Task requirements ::
Give back the records that follow exactly, images excluded.

Available records ::

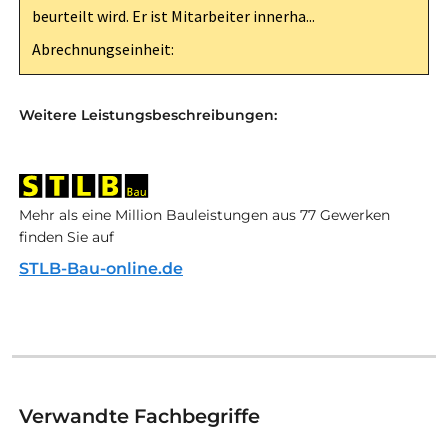
beurteilt wird. Er ist Mitarbeiter innerha...
Abrechnungseinheit:
Weitere Leistungsbeschreibungen:
Mehr als eine Million Bauleistungen aus 77 Gewerken
finden Sie auf
STLB-Bau-online.de
Verwandte Fachbegriffe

Answer to this exercise ::
beurteilt wird. Er ist Mitarbeiter innerha...
Abrechnungseinheit:
Weitere Leistungsbeschreibungen:
Mehr als eine Million Bauleistungen aus 77 Gewerken
finden Sie auf
STLB-Bau-online.de
Verwandte Fachbegriffe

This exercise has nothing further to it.